Saved data entries:
• • • •

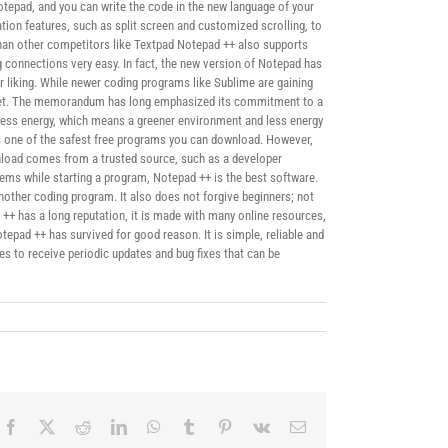
Notepad, and you can write the code in the new language of your
tion features, such as split screen and customized scrolling, to
e than other competitors like Textpad Notepad ++ also supports
connections very easy. In fact, the new version of Notepad has
 liking. While newer coding programs like Sublime are gaining
planet. The memorandum has long emphasized its commitment to a
less energy, which means a greener environment and less energy
is one of the safest free programs you can download. However,
nload comes from a trusted source, such as a developer
lems while starting a program, Notepad ++ is the best software.
another coding program. It also does not forgive beginners; not
d ++ has a long reputation, it is made with many online resources,
tepad ++ has survived for good reason. It is simple, reliable and
es to receive periodic updates and bug fixes that can be
Facebook
X
Reddit
LinkedIn
WhatsApp
Tumblr
Pinterest
Vk
Correo
electrónico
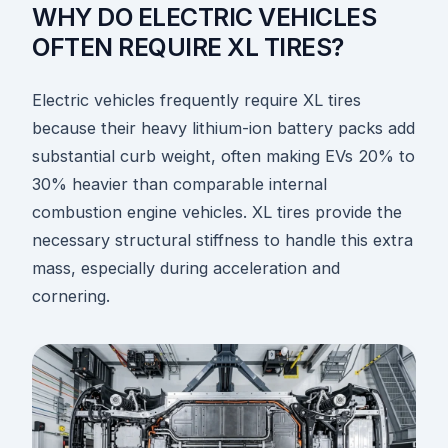
WHY DO ELECTRIC VEHICLES
OFTEN REQUIRE XL TIRES?
Electric vehicles frequently require XL tires
because their heavy lithium-ion battery packs add
substantial curb weight, often making EVs 20% to
30% heavier than comparable internal
combustion engine vehicles. XL tires provide the
necessary structural stiffness to handle this extra
mass, especially during acceleration and
cornering.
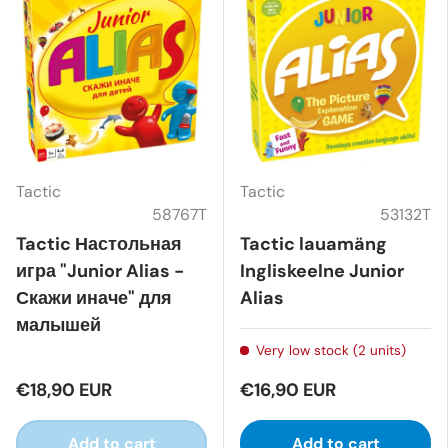
Tactic
Tactic
58767T
53132T
Tactic Настольная
Tactic lauamäng
игра "Junior Alias -
Ingliskeelne Junior
Скажи иначе" для
Alias
малышей
Very low stock (2 units)
€18,90 EUR
€16,90 EUR
Add to cart
Add to cart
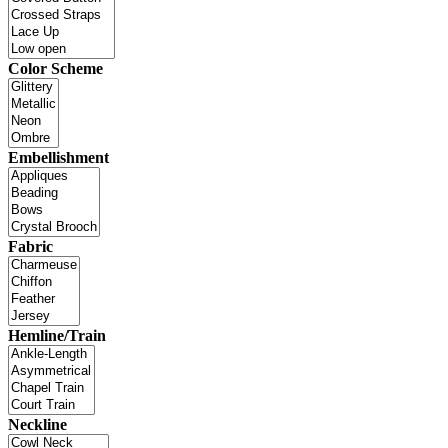
Color Scheme
Embellishment
Fabric
Hemline/Train
Neckline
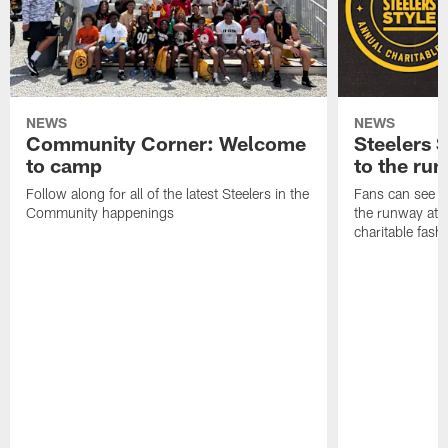
NEWS
NEWS
Community Corner: Welcome
Steelers S
to camp
to the ru
Follow along for all of the latest Steelers in the
Fans can see so
Community happenings
the runway at t
charitable fas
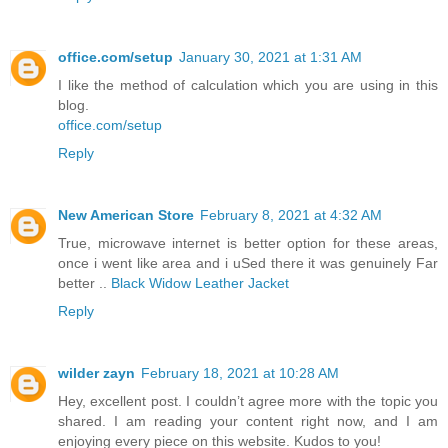
office.com/setup
January 30, 2021 at 1:31 AM
I like the method of calculation which you are using in this
blog.
office.com/setup
Reply
New American Store
February 8, 2021 at 4:32 AM
True, microwave internet is better option for these areas,
once i went like area and i uSed there it was genuinely Far
better ..
Black Widow Leather Jacket
Reply
wilder zayn
February 18, 2021 at 10:28 AM
Hey, excellent post. I couldn’t agree more with the topic you
shared. I am reading your content right now, and I am
enjoying every piece on this website. Kudos to you!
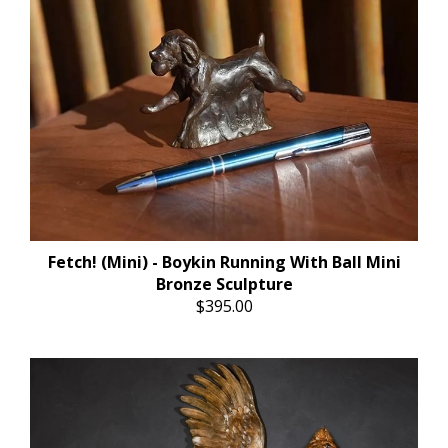
Fetch! (Mini) - Boykin Running With Ball Mini
Bronze Sculpture
$395.00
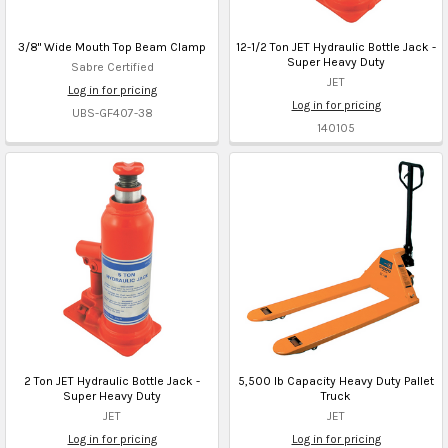
3/8" Wide Mouth Top Beam Clamp
12-1/2 Ton JET Hydraulic Bottle Jack -
Super Heavy Duty
Sabre Certified
JET
Log in for pricing
Log in for pricing
UBS-GF407-38
140105
2 Ton JET Hydraulic Bottle Jack -
5,500 lb Capacity Heavy Duty Pallet
Super Heavy Duty
Truck
JET
JET
Log in for pricing
Log in for pricing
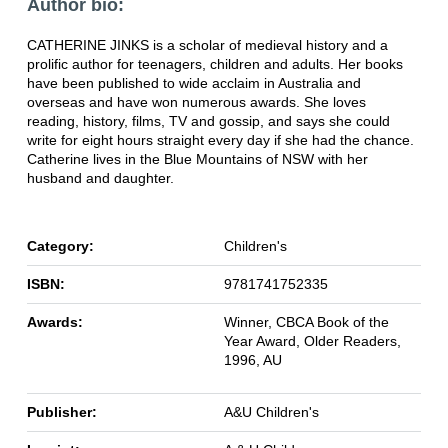
Author bio:
CATHERINE JINKS is a scholar of medieval history and a
prolific author for teenagers, children and adults. Her books
have been published to wide acclaim in Australia and
overseas and have won numerous awards. She loves
reading, history, films, TV and gossip, and says she could
write for eight hours straight every day if she had the chance.
Catherine lives in the Blue Mountains of NSW with her
husband and daughter.
Category:
Children's
ISBN:
9781741752335
Awards:
Winner, CBCA Book of the
Year Award, Older Readers,
1996, AU
Publisher:
A&U Children's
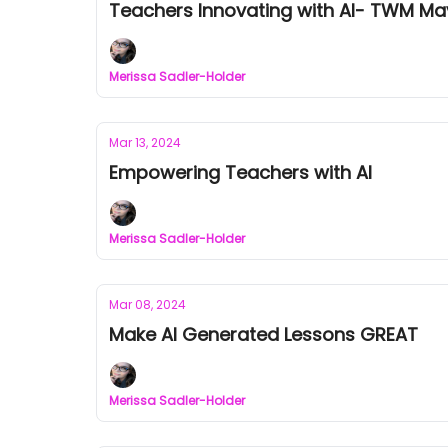
Teachers Innovating with AI- TWM Mav
Merissa Sadler-Holder
Mar 13, 2024
Empowering Teachers with AI
Merissa Sadler-Holder
Mar 08, 2024
Make AI Generated Lessons GREAT
Merissa Sadler-Holder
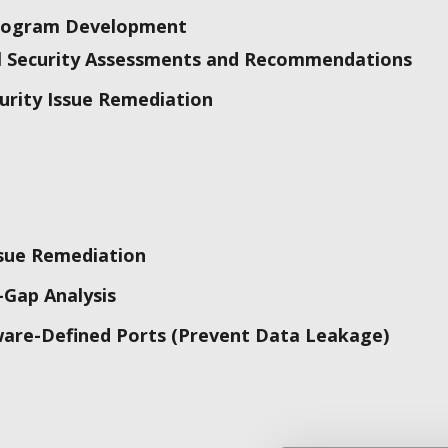
Program Development
al Security Assessments and Recommendations
urity Issue Remediation
ssue Remediation
-Gap Analysis
ware-Defined Ports (Prevent Data Leakage)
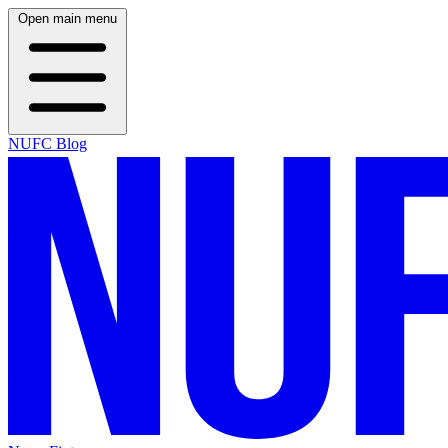
Open main menu
NUFC Blog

• • • •

● Your assignment
Whenever a line includes the word "February", pull it out of the entries.

● Your response
February 8, 2021 at 4:32 AM
February 18, 2021 at 10:28 AM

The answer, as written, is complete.